Although the records contain pictures, the copy should leave them out and match everything else exactly.

Stored data »
=-=-=
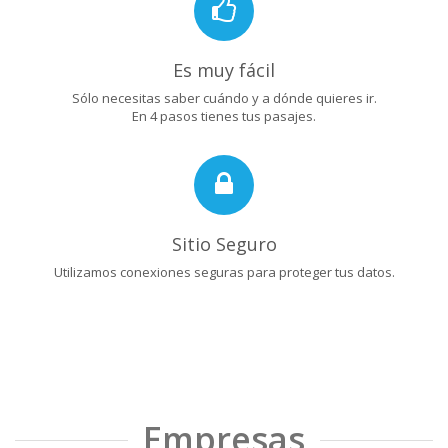
Es muy fácil
Sólo necesitas saber cuándo y a dónde quieres ir.
En 4 pasos tienes tus pasajes.
Sitio Seguro
Utilizamos conexiones seguras para proteger tus datos.
Empresas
=-=-=
Solution to this task »
Es muy fácil
Sólo necesitas saber cuándo y a dónde quieres ir.
En 4 pasos tienes tus pasajes.
Sitio Seguro
Utilizamos conexiones seguras para proteger tus datos.
Empresas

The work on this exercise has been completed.